Bertie Owen with his son Nick
Bertie Owen (1915-2008)
Bertie Owen was for many years the Master in Charge of Fives at Berkhamsted School and will be remembered as such a cheerful, welcoming spirit to visiting teams. Following is the tribute written by John Davidson – a former Master at Berkhamsted School - reprinted from “The Old Berkhamstedian”:
“One of the great Berkhamsted figures of the past half-century died on the 1st November. Bertie Owen joined the staff in 1937. His teaching career was interrupted by military service in the RASC from 1940 until 1945. In 1957 he was appointed Headmaster of the Junior School, an office he retained for 20 years until his retirement in 1977.
Born in Shrewsbury in 1915, he won a classical scholarship to Shrewsbury School where he had a distinguished career, editing the school magazine, representing the school at top level at Fives, cricket and football. He became Head of the School and won a classical scholarship to Clare College, Cambridge, where he read Classics and Geography.
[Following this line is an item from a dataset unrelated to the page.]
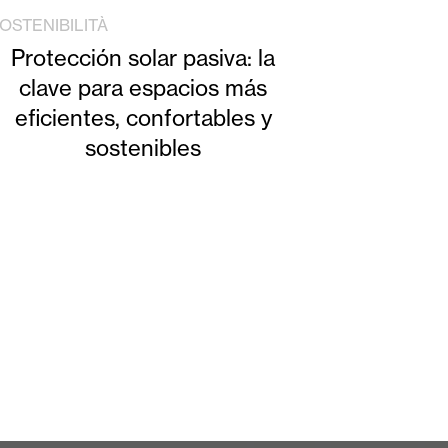
OSTENIBILITÀ
Protección solar pasiva: la
clave para espacios más
eficientes, confortables y
sostenibles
In 1937 he was appointed by Cuthbert Cox to teach Classics and Geography and to coach Fives. On the outbreak of war he was instructed by the War Office to stay at Berkhamsted, teaching being a reserved occupation, but managed with the help of an Old Berkhamstedian brigadier in the RASC to wangle himself into active service; this for him meant within six months the nightmare of Dunkirk, an experience he never forgot though he never spoke of it except to his family. Spending most of the remainder of the war in East Africa, he returned in May 1945; at a training camp in Derbyshire he met Second Lieutenant Esme Burton; they were engaged in three weeks and married in three months. Bertie returned to Berkhamsted in November 1945, and in September 1948 was appointed housemaster of Adders in succession to Philip Goodwin. Eight years later he was appointed Housemaster of Overton, the Junior School boarding house, with a view to eventually taking over as Headmaster of the Junior School, which he did in 1957 in succession to Reggie Gulland.
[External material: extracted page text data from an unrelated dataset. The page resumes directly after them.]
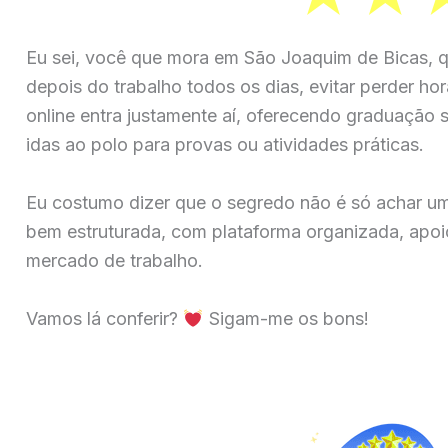
Eu sei, você que mora em São Joaquim de Bicas, q
depois do trabalho todos os dias, evitar perder ho
online entra justamente aí, oferecendo graduação su
idas ao polo para provas ou atividades práticas.
Eu costumo dizer que o segredo não é só achar u
bem estruturada, com plataforma organizada, apoio
mercado de trabalho.
Vamos lá conferir?
Sigam-me os bons!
Bertie’s twenty-year reign in the Junior School was marked by unobtrusive administrative efficiency (he covered the ground by getting up at five o’clock in the morning), but his pre-eminent gift was to make the school a family affair; he and Esme got to know a huge proportion of the parents on a personal basis, and indeed for the rest of his life he remained a fund of information about old boys and their relations. This warm humanity was a magic transforming the Junior School from a mere institution to a welcoming society which touched the lives of countless pupils. Evidence of this was the enormous attendance at his memorial service in the School Chapel on the 30th November, an attendance which covered all the generations touched by Bertie’s and Esme’s friendship and kindness over the years. It was a wonderful occasion, and a fitting tribute to one of the giants of the Berkhamsted tradition.
On Bertie’s retirement he and Esme moved to Cheltenham, another town which boasted several schools; the Ladies’ College rapidly became aware of the treasure on their doorstep, and for some years Bertie taught GCSE Latin to the girls, as well as organizing the Common Room bar. He and Esme, though living at some distance, were assiduous in keeping in touch, and remained what they had always been, a much loved and valued part of Berkhamsted society.”